◆ **What the task requires**:
Would you reproduce, word for word, only the lines from the one with "Risultati (48, 2040)" to the end of the listing below?

◆ **Input material**:
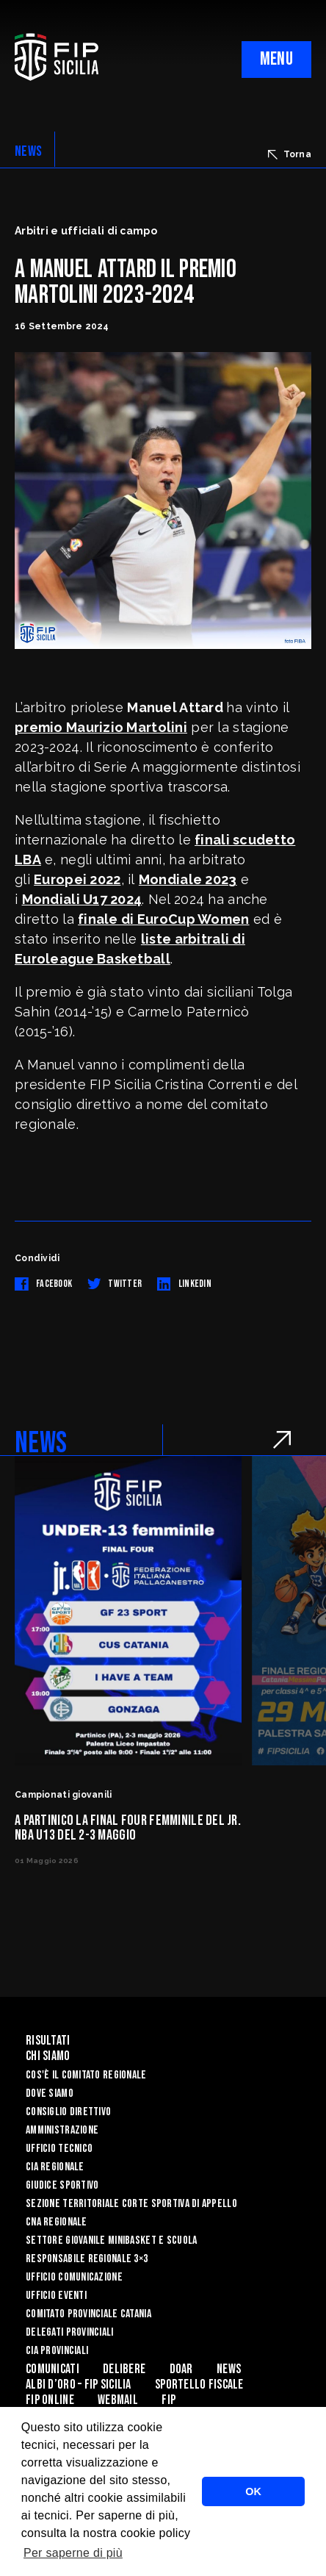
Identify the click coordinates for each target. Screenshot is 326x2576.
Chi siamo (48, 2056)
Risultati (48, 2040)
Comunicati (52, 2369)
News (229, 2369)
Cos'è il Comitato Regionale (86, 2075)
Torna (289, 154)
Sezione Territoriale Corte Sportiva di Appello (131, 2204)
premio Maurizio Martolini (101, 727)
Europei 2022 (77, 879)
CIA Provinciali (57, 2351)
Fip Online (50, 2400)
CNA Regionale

◆ **Solution to this task**:
Risultati (48, 2040)
Comunicati (52, 2369)
News (229, 2369)
Cos'è il Comitato Regionale (86, 2075)
Torna (289, 154)
Sezione Territoriale Corte Sportiva di Appello (131, 2204)
premio Maurizio Martolini (101, 727)
Europei 2022 (77, 879)
CIA Provinciali (57, 2351)
Fip Online (50, 2400)
CNA Regionale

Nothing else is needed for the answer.